All this said, is there anything bad about It Takes Two? Looking at its gameplay design, the game has fantastic pacing with every level being just as memorable as the last… except for the kaleidoscope level. Every level had some sort of gimmick in its mechanics, but the gimmick of the kaleidoscope was the fact that you’re in a kaleidoscope, and it was reliant on your ability to find peculiar details with the patterns you come across. As different as it was, it just wasn’t as any other sequence in the game–not to mention it hurt my eyes.
Aside from that, the game’s most memorable moments to me were also among its most questionable. I hinted at the first boss fight with the vacuum cleaner having an ending that wasn’t appropriate for young kids, and this is a pretty common theme as you keep playing. For a game as colorful as this is, It Takes Two easily could’ve been an E for Everyone game, but it kind of feels like they did everything possible to make it seem more “mature” than it already was. Among the most awkward moments include a cringey scene with a cute stuffed elephant, and a part where Dr. Hakim rhymes the word “relationship” with “relation-shit”–all this said, It Takes Two will make you feel things, and these last two examples are things that the game doesn’t benefit or suffer from, so you wonder if they were actually necessary.
In all honesty, that’s just me nitpicking, but hey–the job of this review is to tell you what works and what doesn’t. All that aside, It Takes Two is awesome.
What Makes It Worth My Time And Money?
With the exception of the kaleidoscope (and this stupid tower I spent 20 minutes trying to climb in order to pop a trophy and get the Platinum, which I succeeded in getting), I enjoyed practically every minute of what this 11-hour campaign offered me and my brother. If you’re looking for a solid co-op experience as you continue to stay at home whether it’s for a date night or a night with the family (with mature kids), this is it–especially at $40.

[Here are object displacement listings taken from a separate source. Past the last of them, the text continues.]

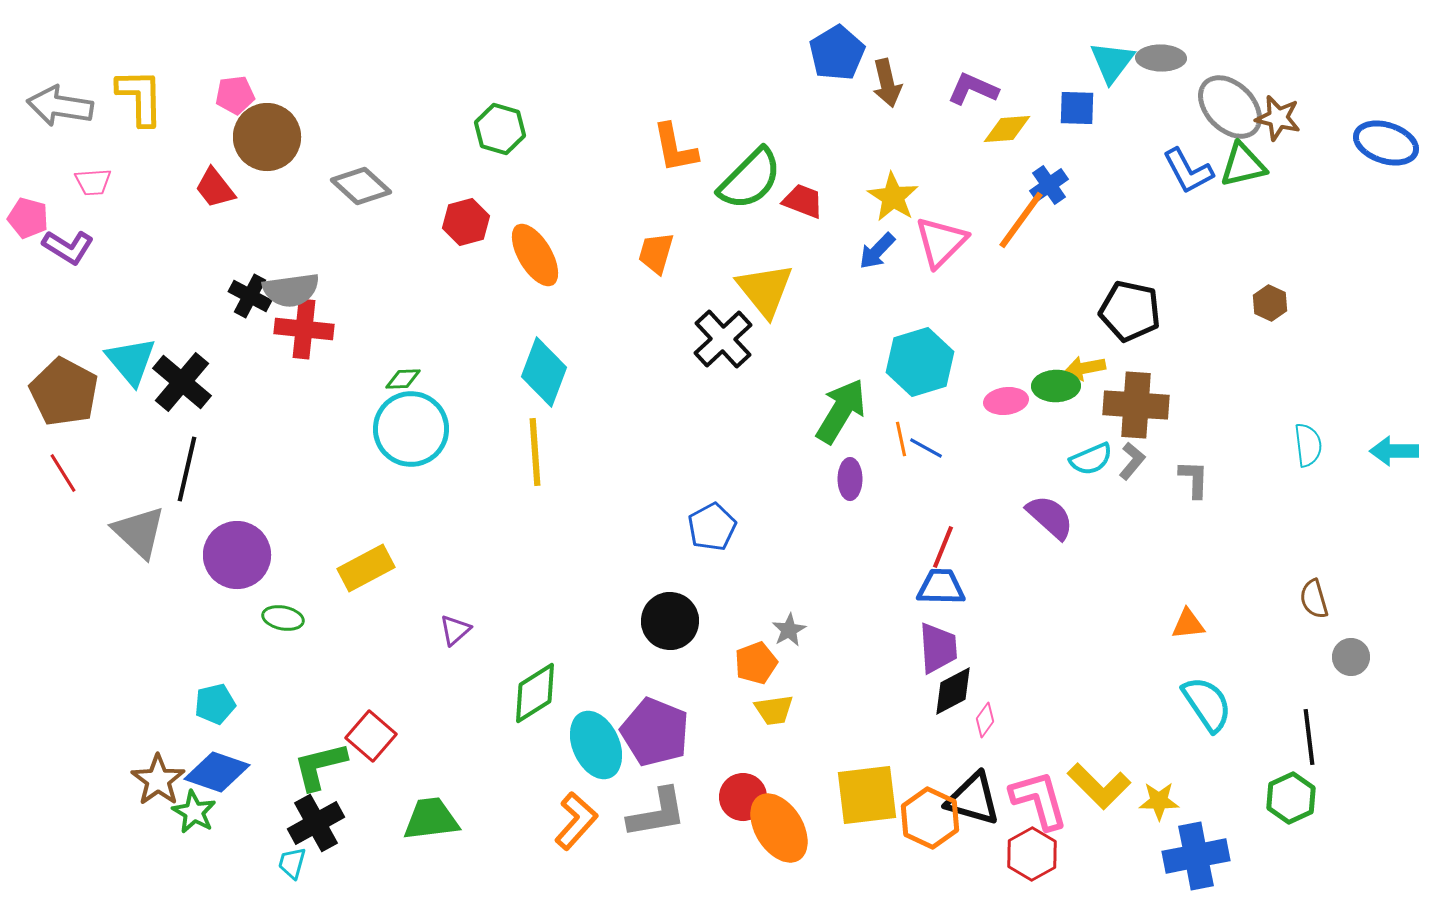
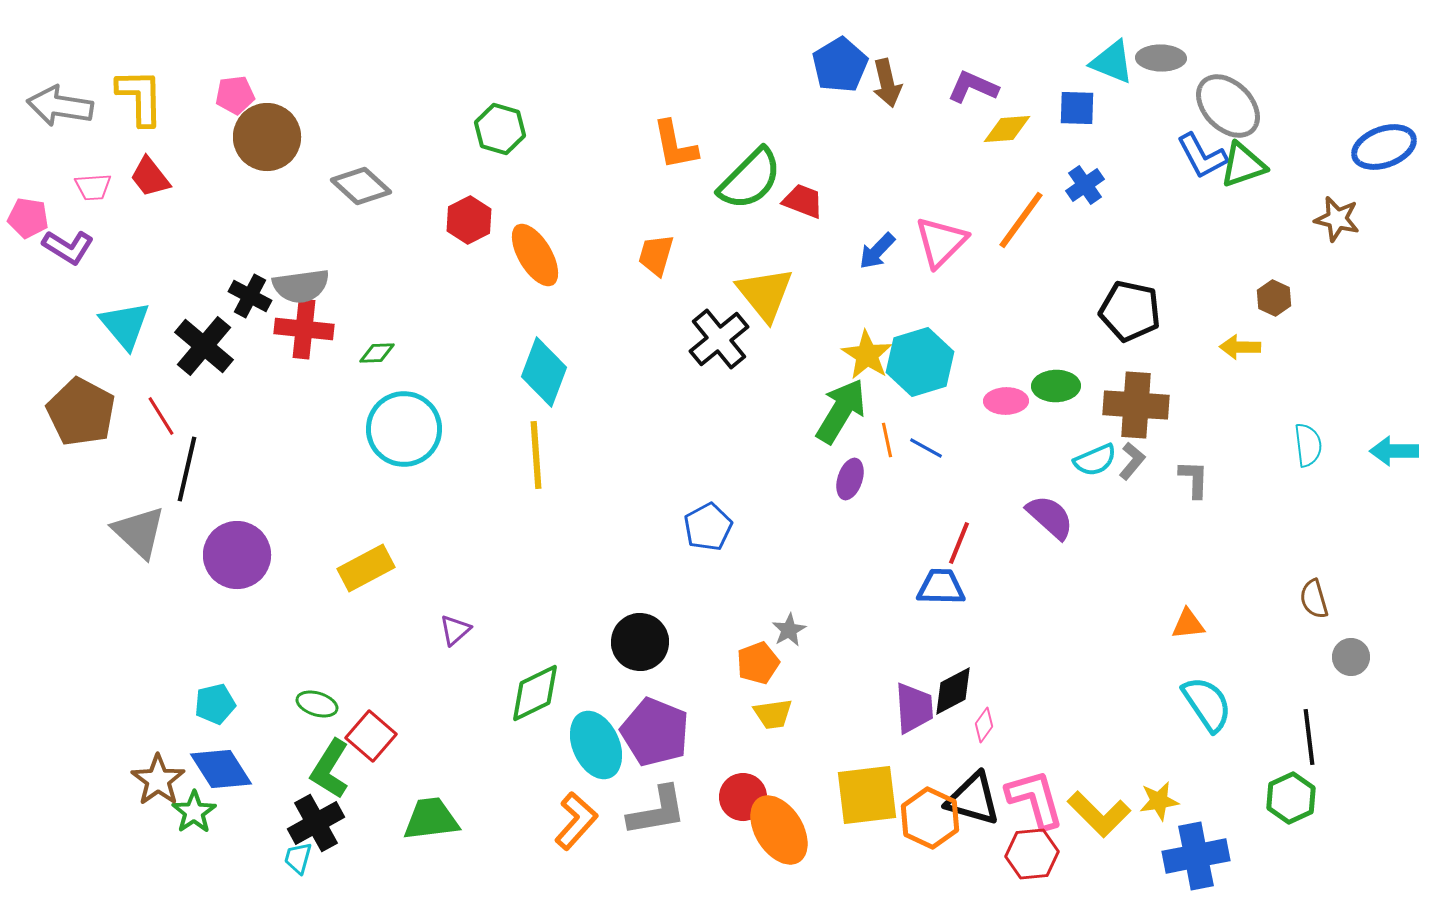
blue pentagon at (837, 53): moved 3 px right, 12 px down
cyan triangle at (1112, 62): rotated 45 degrees counterclockwise
purple L-shape at (973, 89): moved 2 px up
gray ellipse at (1230, 107): moved 2 px left, 1 px up
brown star at (1278, 118): moved 59 px right, 101 px down
blue ellipse at (1386, 143): moved 2 px left, 4 px down; rotated 38 degrees counterclockwise
orange L-shape at (675, 148): moved 3 px up
green triangle at (1243, 165): rotated 6 degrees counterclockwise
blue L-shape at (1188, 171): moved 14 px right, 15 px up
pink trapezoid at (93, 182): moved 5 px down
blue cross at (1049, 185): moved 36 px right
red trapezoid at (215, 188): moved 65 px left, 11 px up
yellow star at (893, 197): moved 26 px left, 158 px down
pink pentagon at (28, 218): rotated 6 degrees counterclockwise
red hexagon at (466, 222): moved 3 px right, 2 px up; rotated 12 degrees counterclockwise
orange trapezoid at (656, 253): moved 2 px down
gray semicircle at (291, 290): moved 10 px right, 4 px up
yellow triangle at (765, 290): moved 4 px down
brown hexagon at (1270, 303): moved 4 px right, 5 px up
black cross at (723, 339): moved 4 px left; rotated 4 degrees clockwise
cyan triangle at (131, 361): moved 6 px left, 36 px up
yellow arrow at (1085, 368): moved 155 px right, 21 px up; rotated 12 degrees clockwise
green diamond at (403, 379): moved 26 px left, 26 px up
black cross at (182, 382): moved 22 px right, 36 px up
brown pentagon at (64, 392): moved 17 px right, 20 px down
pink ellipse at (1006, 401): rotated 6 degrees clockwise
cyan circle at (411, 429): moved 7 px left
orange line at (901, 439): moved 14 px left, 1 px down
yellow line at (535, 452): moved 1 px right, 3 px down
cyan semicircle at (1091, 459): moved 4 px right, 1 px down
red line at (63, 473): moved 98 px right, 57 px up
purple ellipse at (850, 479): rotated 18 degrees clockwise
blue pentagon at (712, 527): moved 4 px left
red line at (943, 547): moved 16 px right, 4 px up
green ellipse at (283, 618): moved 34 px right, 86 px down; rotated 6 degrees clockwise
black circle at (670, 621): moved 30 px left, 21 px down
purple trapezoid at (938, 648): moved 24 px left, 60 px down
orange pentagon at (756, 663): moved 2 px right
green diamond at (535, 693): rotated 6 degrees clockwise
yellow trapezoid at (774, 710): moved 1 px left, 4 px down
pink diamond at (985, 720): moved 1 px left, 5 px down
green L-shape at (320, 766): moved 10 px right, 3 px down; rotated 44 degrees counterclockwise
blue diamond at (217, 772): moved 4 px right, 3 px up; rotated 38 degrees clockwise
yellow L-shape at (1099, 786): moved 28 px down
pink L-shape at (1039, 800): moved 4 px left, 1 px up
yellow star at (1159, 801): rotated 9 degrees counterclockwise
green star at (194, 812): rotated 9 degrees clockwise
gray L-shape at (657, 813): moved 2 px up
orange ellipse at (779, 828): moved 2 px down
red hexagon at (1032, 854): rotated 24 degrees clockwise
cyan trapezoid at (292, 863): moved 6 px right, 5 px up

Further adding value to the package is the inclusion of the Friend Pass that was also included in A Way Out. Whether you pick the game up physically or digitally, you can lend the Friend Pass to anyone so you can play the game cooperatively online, which is fantastic if you can’t play couch co-op. Just know that if you go the Friend Pass route, the person playing via the Friend Pass won’t get any trophies or achievements. You also can’t play cross-platform; you have to be on the same system.
A Way Out showed that Hazelight had the promise to be a leader in cooperative gaming, and with It Takes Two, they’ve proven they’re better than everyone. It Takes Two is the absolute best cooperative experience you’ll find in the medium, and I can’t wait to see what they do next. Josef Fares said he’ll give $1,000 to anyone who gets tired of It Takes Two, and I’m definitely not getting that $1,000.